* [EXERCISE PROMPT] From the listing below, work out the number of lines containing "navegação" and give that number without comment.

* [MATERIAL SHOWN]

• • •

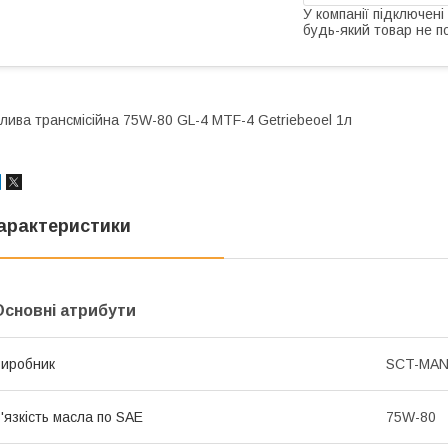
У компанії підключені
будь-який товар не п
лива трансмісійна 75W-80 GL-4 MTF-4 Getriebeoel 1л
арактеристики
Основні атрибути
иробник
SCT-MA
'язкість масла по SAE
75W-80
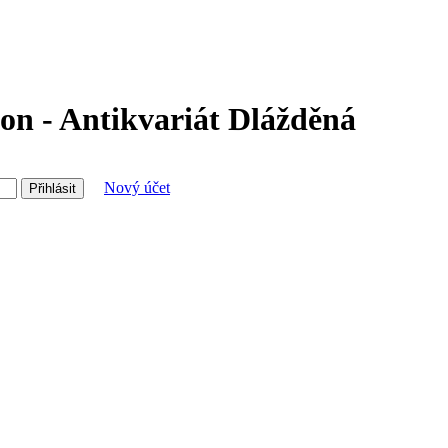
on - Antikvariát Dlážděná
Nový účet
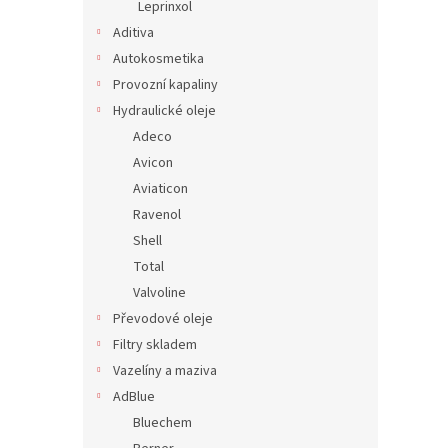
Leprinxol
Aditiva
Autokosmetika
Provozní kapaliny
Hydraulické oleje
Adeco
Avicon
Aviaticon
Ravenol
Shell
Total
Valvoline
Převodové oleje
Filtry skladem
Vazelíny a maziva
AdBlue
Bluechem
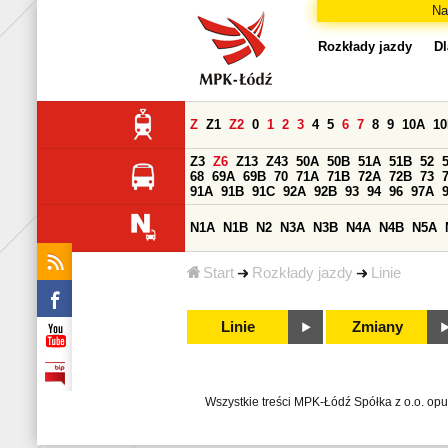
Na
Rozkłady jazdy
Dl
Z
Z1
Z2
0
1
2
3
4
5
6
7
8
9
10A
1
Z3
Z6
Z13
Z43
50A
50B
51A
51B
52
68
69A
69B
70
71A
71B
72A
72B
73
91A
91B
91C
92A
92B
93
94
96
97A
N1A
N1B
N2
N3A
N3B
N4A
N4B
N5A
Start
Rozkłady jazdy
Linie
Linie
Zmiany
Wszystkie treści MPK-Łódź Spółka z o.o. op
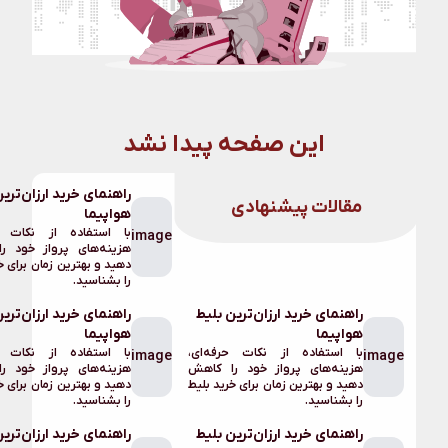
 پیدا نشد
راهنمای خرید ارزان‌ترین بلیط
هواپیما
برگشتن
با استفاده از نکات حرفه‌ای،
image
به
هزینه‌های پرواز خود را کاهش
دهید و بهترین زمان برای خرید بلیط
صفحه
را بشناسید.
اصلی
ن بلیط
راهنمای خرید ارزان‌ترین بلیط
لینک های
هواپیما
مشابه آنچه
رفه‌ای،
با استفاده از نکات حرفه‌ای،
image
را کاهش
هزینه‌های پرواز خود را کاهش
جستجو کردید
خرید بلیط
دهید و بهترین زمان برای خرید بلیط
را بشناسید.
ن بلیط
راهنمای خرید ارزان‌ترین بلیط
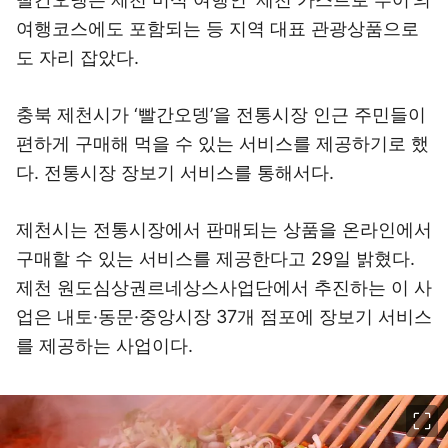
여행코스에도 포함되는 등 지역 대표 관광상품으로
도 자리 잡았다.
충북 제천시가 ‘빨간오뎅’을 전통시장 인근 주민들이
편하게 구매해 먹을 수 있는 서비스를 제공하기로 했
다. 전통시장 장보기 서비스를 통해서다.
제천시는 전통시장에서 판매되는 상품을 온라인에서
구매할 수 있는 서비스를 제공한다고 29일 밝혔다.
제천 원도심상권르네상스사업단에서 추진하는 이 사
업은 내토·동문·중앙시장 37개 점포에 장보기 서비스
를 제공하는 사업이다.
이미지 크게 보기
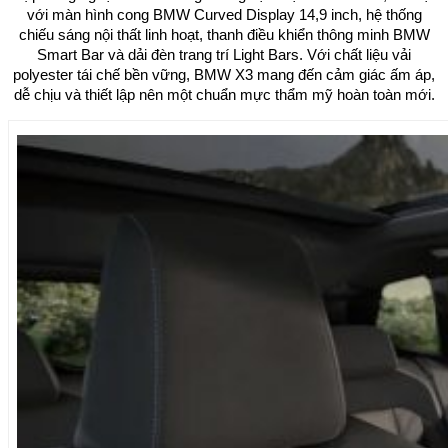
với màn hình cong BMW Curved Display 14,9 inch, hệ thống
chiếu sáng nội thất linh hoạt, thanh điều khiển thông minh BMW
Smart Bar và dải đèn trang trí Light Bars. Với chất liệu vải
polyester tái chế bền vững, BMW X3 mang đến cảm giác ấm áp,
dễ chịu và thiết lập nên một chuẩn mực thẩm mỹ hoàn toàn mới.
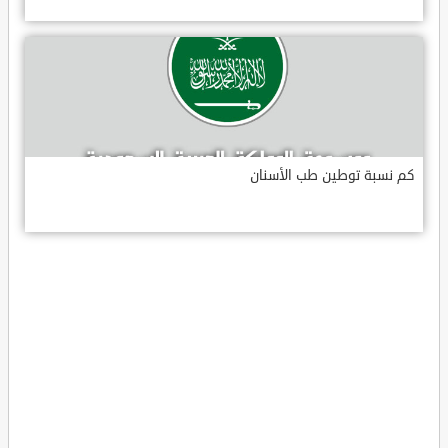
كم نسبة توطين طب الأسنان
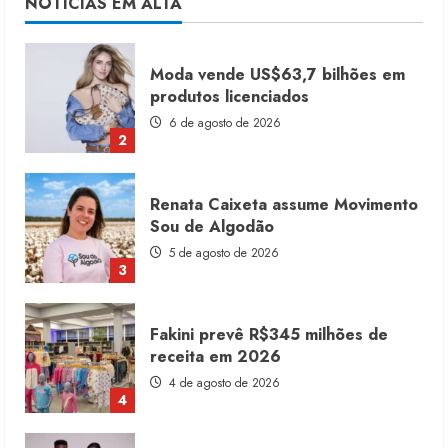
NOTÍCIAS EM ALTA
2
Renata Caixeta assume Movimento
Sou de Algodão
5 de agosto de 2026
3
Fakini prevê R$345 milhões de
receita em 2026
4 de agosto de 2026
4
Projeto testa passaporte digital na
moda nacional
4 de agosto de 2026
5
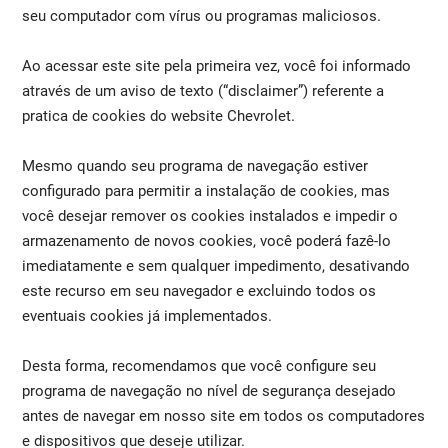
seu computador com vírus ou programas maliciosos.
Ao acessar este site pela primeira vez, você foi informado
através de um aviso de texto (“disclaimer”) referente a
pratica de cookies do website Chevrolet.
Mesmo quando seu programa de navegação estiver
configurado para permitir a instalação de cookies, mas
você desejar remover os cookies instalados e impedir o
armazenamento de novos cookies, você poderá fazê-lo
imediatamente e sem qualquer impedimento, desativando
este recurso em seu navegador e excluindo todos os
eventuais cookies já implementados.
Desta forma, recomendamos que você configure seu
programa de navegação no nível de segurança desejado
antes de navegar em nosso site em todos os computadores
e dispositivos que deseje utilizar.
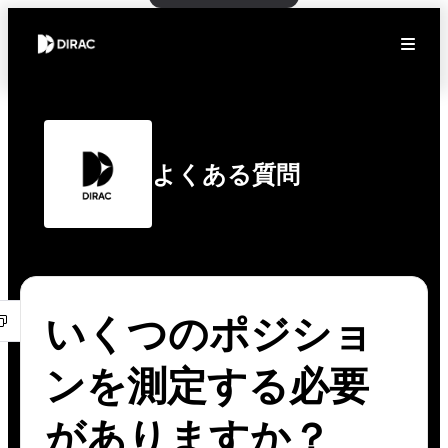
よくある質問
いくつのポジショ
ンを測定する必要
がありますか？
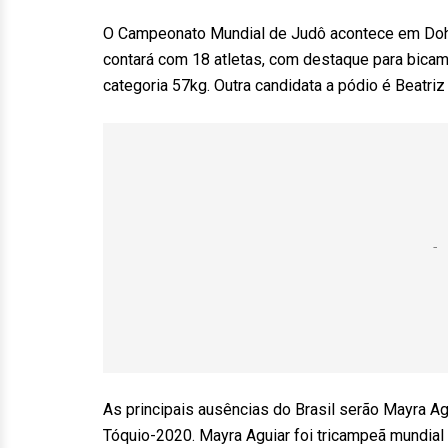
O Campeonato Mundial de Judô acontece em Doha, 
contará com 18 atletas, com destaque para bicam
categoria 57kg. Outra candidata a pódio é Beatri
As principais ausências do Brasil serão Mayra A
Tóquio-2020. Mayra Aguiar foi tricampeã mundial 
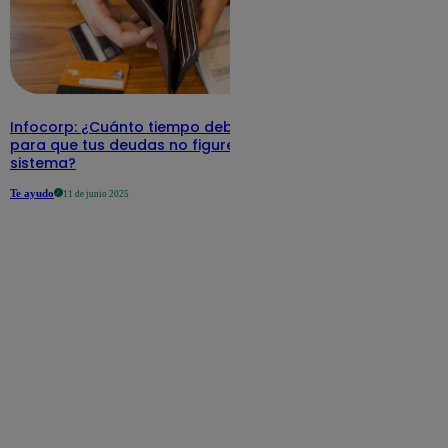
Infocorp: ¿Cuánto tiempo debe pasar
para que tus deudas no figuren en su
sistema?
Te ayudo
11 de junio 2025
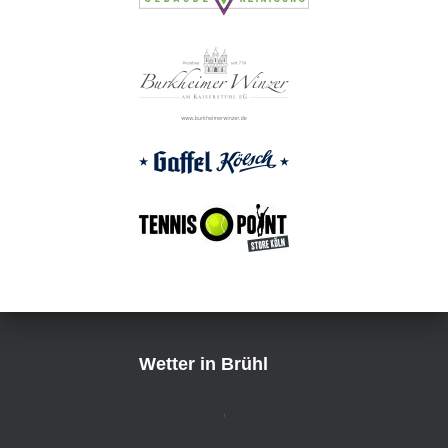
Wetter in Brühl
,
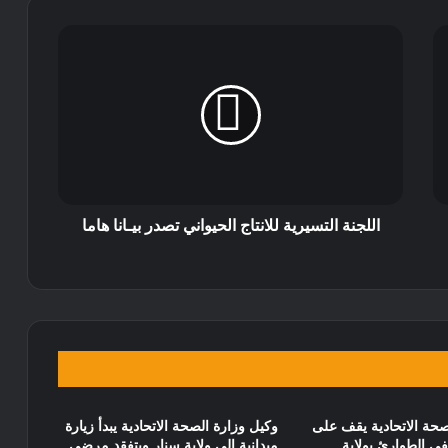
اللجنة التسيرية للانتاج الحيواني تصدر بيـانا هاما
صحة الاتحادية يقف على
وكيل وزارة الصحة الاتحادية يبدأ زيارة
 الطوارئ بولاية
ميدانية إلى ولاية سنار ويتفقد مرضى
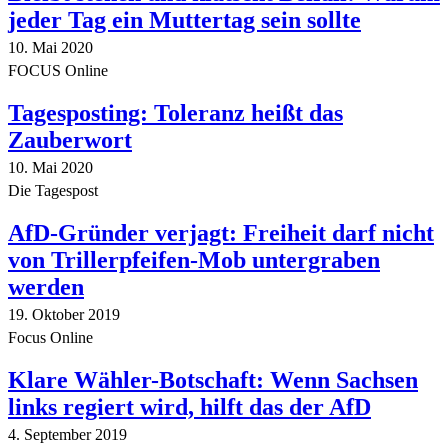
jeder Tag ein Muttertag sein sollte
10. Mai 2020
FOCUS Online
Tagesposting: Toleranz heißt das
Zauberwort
10. Mai 2020
Die Tagespost
AfD-Gründer verjagt: Freiheit darf nicht
von Trillerpfeifen-Mob untergraben
werden
19. Oktober 2019
Focus Online
Klare Wähler-Botschaft: Wenn Sachsen
links regiert wird, hilft das der AfD
4. September 2019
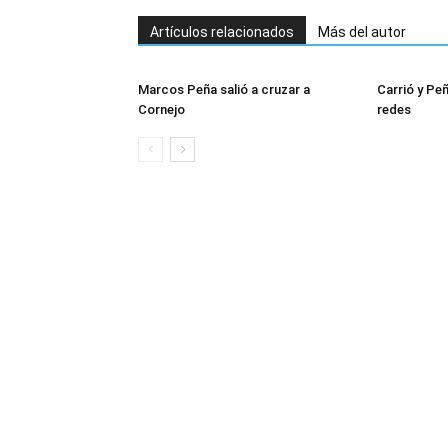
Artículos relacionados
Más del autor
Marcos Peña salió a cruzar a
Carrió y Pe
Cornejo
redes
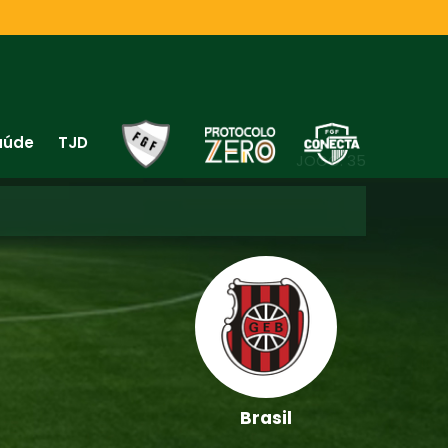
aúde
TJD
JOGO: 35
Brasil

• • •

* [SOLVED EXERCISE] 2